Addie and Ansel Easton were privileged passengers aboard the Central America, paying $300 a day for their stateroom. They were regularly invited to the captain’s table, and they found the 44-year-old Captain William Lewis Herndon a magnificent host. He fascinated all with vivid descriptions of his 11-month expedition of the 4000-mile-long Amazon River in South America.
It seemed inevitable that the conversation would ultimately turn to the frightening thought of shipwreck. That was on every passenger’s mind.
There had been a shipwreck recently and this was the season of heavy storms. Captain Herndon confirmed that the captain of that particular ill-fated vessel had survived.

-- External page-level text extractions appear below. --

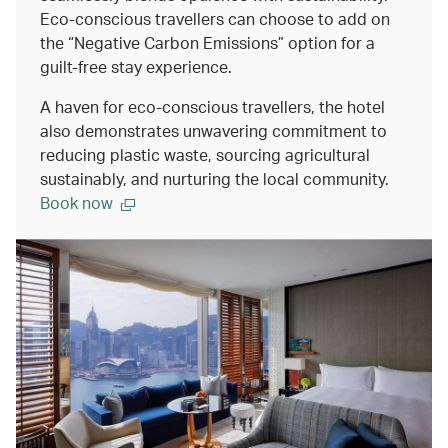
Eco-conscious travellers can choose to add on
the “Negative Carbon Emissions” option for a
guilt-free stay experience.
A haven for eco-conscious travellers, the hotel
also demonstrates unwavering commitment to
reducing plastic waste, sourcing agricultural
sustainably, and nurturing the local community.
Book now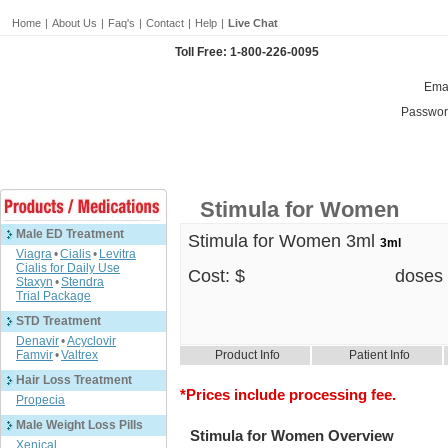
Home
|
About Us
|
Faq's
|
Contact
|
Help
|
Live Chat
Toll Free: 1-800-226-0095
Emai
Passwor
Stimula for Women
Male ED Treatment
Stimula for Women 3ml
3ml
Viagra
•
Cialis
•
Levitra
Cialis for Daily Use
Cost: $
doses
Staxyn
•
Stendra
Trial Package
STD Treatment
Denavir
•
Acyclovir
Famvir
•
Valtrex
Product Info
Patient Info
Hair Loss Treatment
*Prices include processing fee.
Propecia
Male Weight Loss Pills
Stimula for Women Overview
Xenical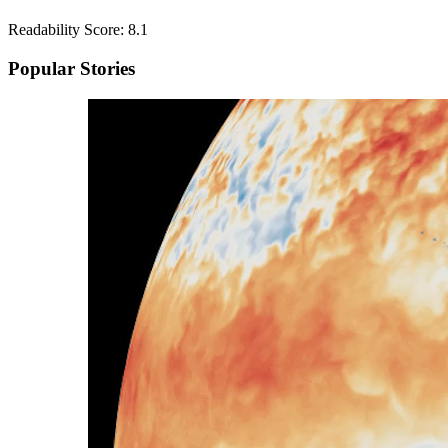
Readability Score: 8.1
Popular Stories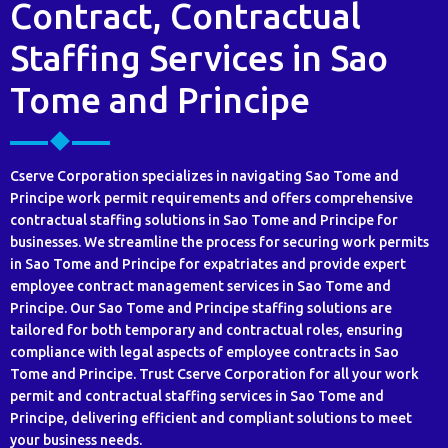
Contract, Contractual
Staffing Services in Sao
Tome and Principe
Cserve Corporation specializes in navigating Sao Tome and
Principe work permit requirements and offers comprehensive
contractual staffing solutions in Sao Tome and Principe for
businesses. We streamline the process for securing work permits
in Sao Tome and Principe for expatriates and provide expert
employee contract management services in Sao Tome and
Principe. Our Sao Tome and Principe staffing solutions are
tailored for both temporary and contractual roles, ensuring
compliance with legal aspects of employee contracts in Sao
Tome and Principe. Trust Cserve Corporation for all your work
permit and contractual staffing services in Sao Tome and
Principe, delivering efficient and compliant solutions to meet
your business needs.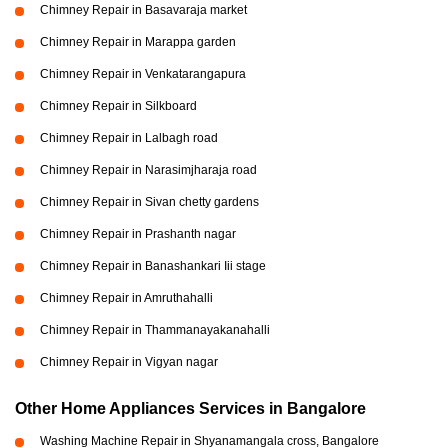
Chimney Repair in Basavaraja market
Chimney Repair in Marappa garden
Chimney Repair in Venkatarangapura
Chimney Repair in Silkboard
Chimney Repair in Lalbagh road
Chimney Repair in Narasimjharaja road
Chimney Repair in Sivan chetty gardens
Chimney Repair in Prashanth nagar
Chimney Repair in Banashankari Iii stage
Chimney Repair in Amruthahalli
Chimney Repair in Thammanayakanahalli
Chimney Repair in Vigyan nagar
Other Home Appliances Services in Bangalore
Washing Machine Repair in Shyanamangala cross, Bangalore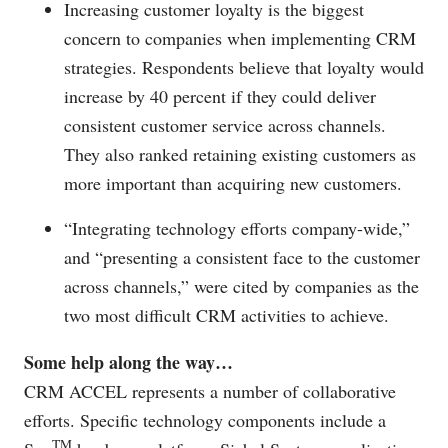
Increasing customer loyalty is the biggest
concern to companies when implementing CRM
strategies. Respondents believe that loyalty would
increase by 40 percent if they could deliver
consistent customer service across channels.
They also ranked retaining existing customers as
more important than acquiring new customers.
“Integrating technology efforts company-wide,”
and “presenting a consistent face to the customer
across channels,” were cited by companies as the
two most difficult CRM activities to achieve.
Some help along the way…
CRM ACCEL represents a number of collaborative
efforts. Specific technology components include a
TM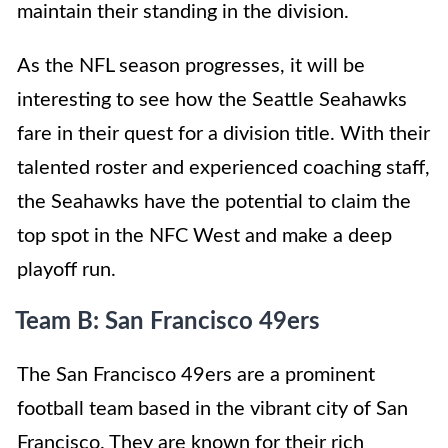
maintain their standing in the division.
As the NFL season progresses, it will be
interesting to see how the Seattle Seahawks
fare in their quest for a division title. With their
talented roster and experienced coaching staff,
the Seahawks have the potential to claim the
top spot in the NFC West and make a deep
playoff run.
Team B: San Francisco 49ers
The San Francisco 49ers are a prominent
football team based in the vibrant city of San
Francisco. They are known for their rich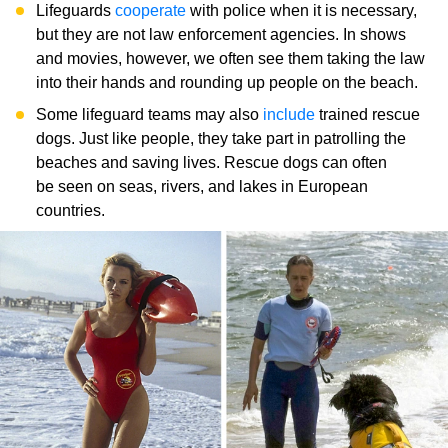
Lifeguards
cooperate
with police when it is necessary,
but they are not law enforcement agencies. In shows
and movies, however, we often see them taking the law
into their hands and rounding up people on the beach.
Some lifeguard teams may also
include
trained rescue
dogs. Just like people, they take part in patrolling the
beaches and saving lives. Rescue dogs can often
be seen on seas, rivers, and lakes in European
countries.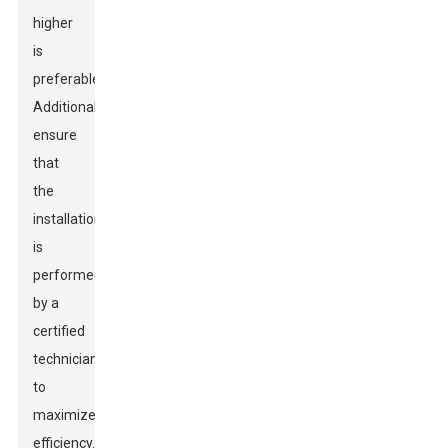
higher
is
preferable.
Additionally,
ensure
that
the
installation
is
performed
by a
certified
technician
to
maximize
efficiency.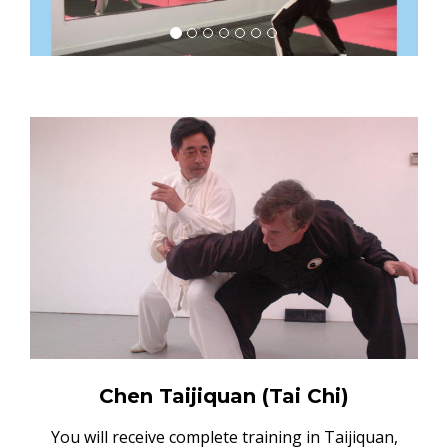
Chen Taijiquan (Tai Chi)
You will receive complete training in Taijiquan,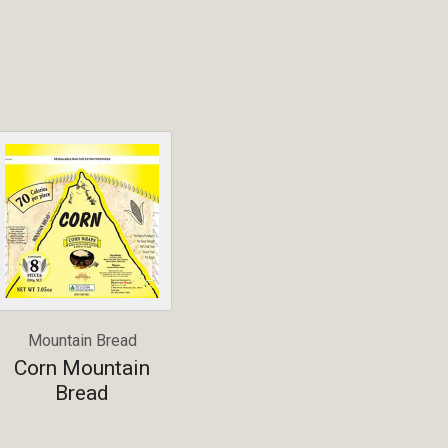
Mountain Bread
Corn Mountain
Bread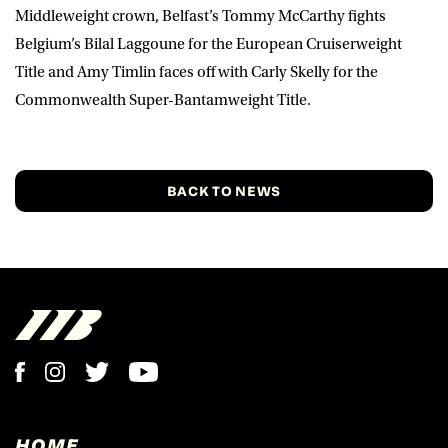
Middleweight crown, Belfast’s Tommy McCarthy fights
Belgium’s Bilal Laggoune for the European Cruiserweight
Title and Amy Timlin faces off with Carly Skelly for the
Commonwealth Super-Bantamweight Title.
BACK TO NEWS
HOME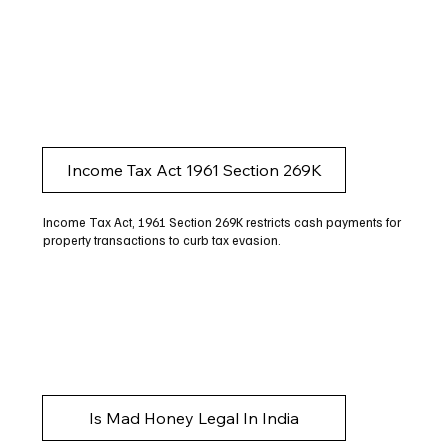
Income Tax Act 1961 Section 269K
Income Tax Act, 1961 Section 269K restricts cash payments for
property transactions to curb tax evasion.
Is Mad Honey Legal In India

But he shocked listeners with a dose of brutal honesty: “Well,” Captain Herndon, the traditionalist said, “I’ll never survive my ship. If she goes down, I go under her keel. But let us talk of something more cheerful.”
One wonders how much more the passengers would have worried if they had known that some believed the Central America was “unseaworthy”–a rotten old hulk as unstable as a “loaf of gingerbread.”
And while the passengers enjoyed the voyage and good weather, there were disturbing financial rumblings in New York City. The failure of a life insurance company branch had set the scene for the financial Panic of 1857, one of the most severe economic crises in U.S. history.